--- Records shown Enclosed Below ---

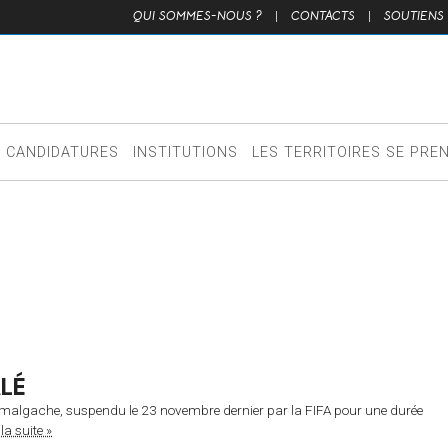
QUI SOMMES-NOUS ?
|
CONTACTS
|
SOUTIENS
CANDIDATURES
INSTITUTIONS
LES TERRITOIRES SE PRE
LÉ
malgache, suspendu le 23 novembre dernier par la FIFA pour une durée
 la suite »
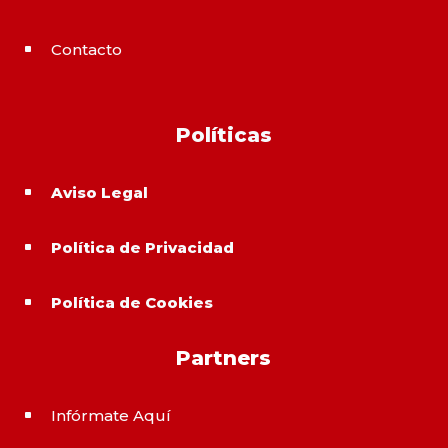
Contacto
^
Políticas
Aviso Legal
^
Política de Privacidad
^
Política de Cookies
^
Partners
Infórmate Aquí
^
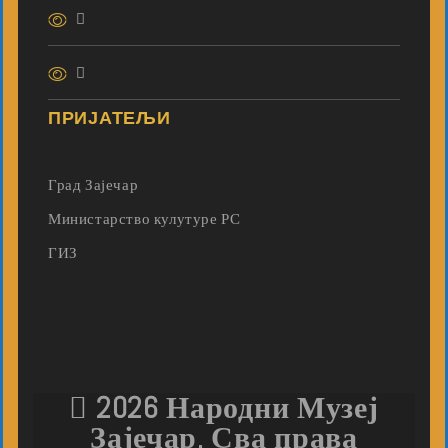
ПРИЈАТЕЉИ
Град Зајечар
Министарство кулутуре РС
ГИЗ
2026 Народни Музеј
Зајечар. Сва права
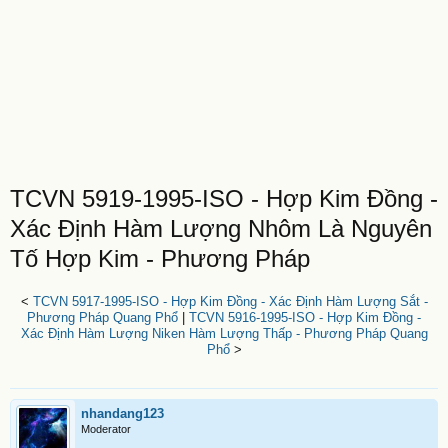
TCVN 5919-1995-ISO - Hợp Kim Đồng -
Xác Định Hàm Lượng Nhôm Là Nguyên
Tố Hợp Kim - Phương Pháp
<
TCVN 5917-1995-ISO - Hợp Kim Đồng - Xác Định Hàm Lượng Sắt -
Phương Pháp Quang Phổ
|
TCVN 5916-1995-ISO - Hợp Kim Đồng -
Xác Định Hàm Lượng Niken Hàm Lượng Thấp - Phương Pháp Quang
Phổ
>
nhandang123
Moderator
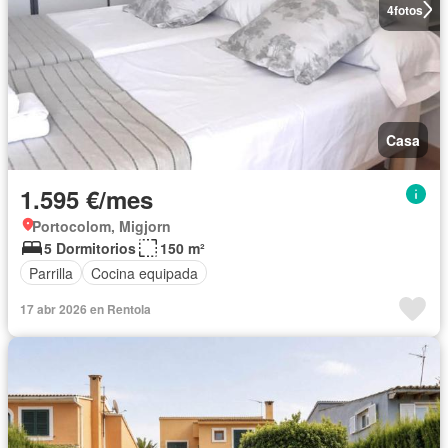
4
fotos
Casa
1.595 €/mes
Portocolom, Migjorn
5 Dormitorios
150 m²
Parrilla
Cocina equipada
17 abr 2026 en Rentola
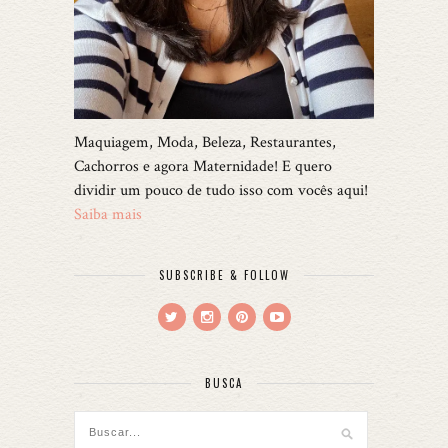
Maquiagem, Moda, Beleza, Restaurantes,
Cachorros e agora Maternidade! E quero
dividir um pouco de tudo isso com vocês aqui!
Saiba mais
SUBSCRIBE & FOLLOW
BUSCA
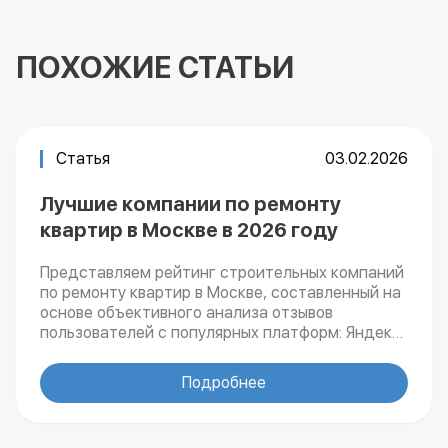
ПОХОЖИЕ СТАТЬИ
Статья
03.02.2026
Лучшие компании по ремонту
квартир в Москве в 2026 году
Представляем рейтинг строительных компаний
по ремонту квартир в Москве, составленный на
основе объективного анализа отзывов
пользователей с популярных платформ: Яндекс
и Google. В перечень вошли 42 компании,
осуществляющие профессиональный ремонт
Подробнее
жилой недвижимости.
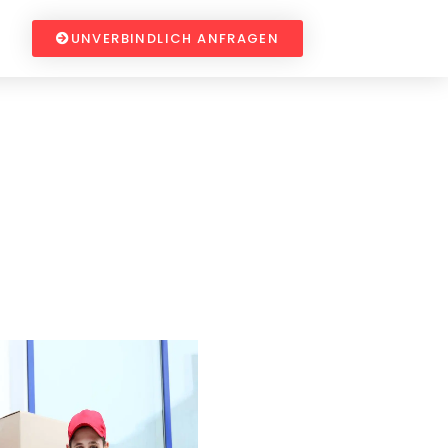
UNVERBINDLICH ANFRAGEN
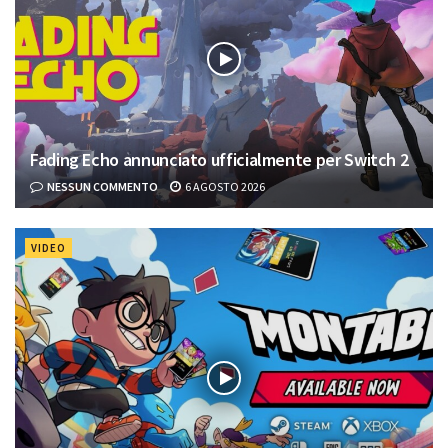
Fading Echo annunciato ufficialmente per Switch 2
NESSUN COMMENTO
6 AGOSTO 2026
VIDEO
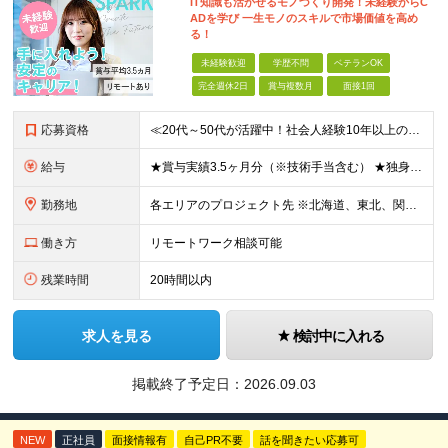
IT知識も活かせるモノづくり開発！未経験からC
ADを学び 一生モノのスキルで市場価値を高め
る！
未経験歓迎
学歴不問
ベテランOK
完全週休2日
賞与複数月
面接1回
応募資格
≪20代～50代が活躍中！社会人経験10年以上の方も歓迎≫ ◆学歴不問 ◆未経験・ブランクOK ≫モノづくりに関する何らかの経験をお持ちの方は優遇します！ ～こんな方が活躍できます！～ ◎専門的な
給与
★賞与実績3.5ヶ月分（※技術手当含む） ★独身寮│寮費手当│引っ越し手当あり ★月給26万円も可能！ 【実務経験者】※前職の給与、経験、スキルをもとに決定 ・月給21万円～60万円＋時間外手当全
勤務地
各エリアのプロジェクト先 ※北海道、東北、関東、北信越、東海、関西、四国、中国、九州の各エリアから希望勤務地をお聞かせください。 ※転勤を伴わない エリア限定採用枠あり。U・Iターンも歓迎です！ ※プ
働き方
リモートワーク相談可能
残業時間
20時間以内
求人を見る
検討中に入れる
掲載終了予定日：
2026.09.03
NEW
正社員
面接情報有
自己PR不要
話を聞きたい応募可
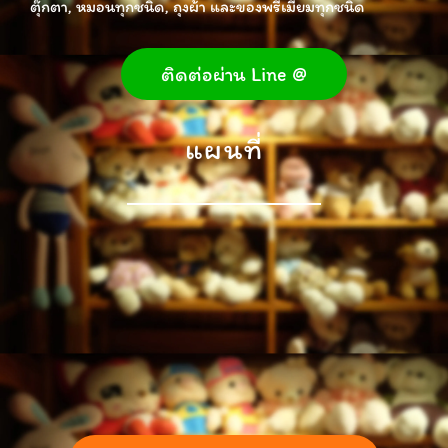
ตุ๊กตา, หมอนทุกชนิด, ถุงผ้า และของพรีเมี่ยมทุกชนิด
ติดต่อผ่าน Line @
แผนที่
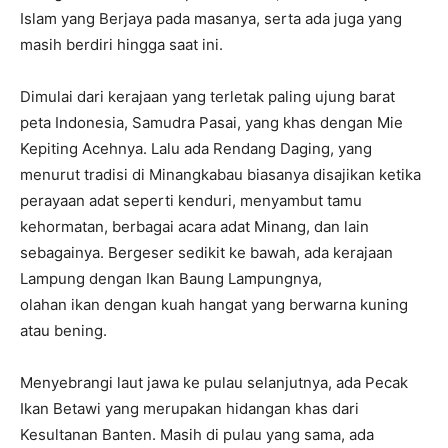
Islam yang Berjaya pada masanya, serta ada juga yang
masih berdiri hingga saat ini.
Dimulai dari kerajaan yang terletak paling ujung barat
peta Indonesia, Samudra Pasai, yang khas dengan Mie
Kepiting Acehnya. Lalu ada Rendang Daging, yang
menurut tradisi di Minangkabau biasanya disajikan ketika
perayaan adat seperti kenduri, menyambut tamu
kehormatan, berbagai acara adat Minang, dan lain
sebagainya. Bergeser sedikit ke bawah, ada kerajaan
Lampung dengan Ikan Baung Lampungnya,
olahan ikan dengan kuah hangat yang berwarna kuning
atau bening.
Menyebrangi laut jawa ke pulau selanjutnya, ada Pecak
Ikan Betawi yang merupakan hidangan khas dari
Kesultanan Banten. Masih di pulau yang sama, ada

--- End of Enclosed Records shown ---

Brief
Using the listing above, repeat word for word each line from the one with "Зајечар. Сва права" down to the one with "основе объективного анализа отзывов", both included. Omit all pictures.

Expected output
Зајечар. Сва права
TCVN 5919-1995-ISO - Hợp Kim Đồng -
Xác Định Hàm Lượng Nhôm Là Nguyên
Tố Hợp Kim - Phương Pháp
<
TCVN 5917-1995-ISO - Hợp Kim Đồng - Xác Định Hàm Lượng Sắt -
Phương Pháp Quang Phổ
|
TCVN 5916-1995-ISO - Hợp Kim Đồng -
Xác Định Hàm Lượng Niken Hàm Lượng Thấp - Phương Pháp Quang
Phổ
>
nhandang123
Moderator
4
fotos
Casa
1.595 €/mes
Portocolom, Migjorn
5 Dormitorios
150 m²
Parrilla
Cocina equipada
17 abr 2026 en Rentola
Maquiagem, Moda, Beleza, Restaurantes,
Cachorros e agora Maternidade! E quero
dividir um pouco de tudo isso com vocês aqui!
Saiba mais
SUBSCRIBE & FOLLOW
BUSCA
ПОХОЖИЕ СТАТЬИ
Статья
03.02.2026
Лучшие компании по ремонту
квартир в Москве в 2026 году
Представляем рейтинг строительных компаний
по ремонту квартир в Москве, составленный на
основе объективного анализа отзывов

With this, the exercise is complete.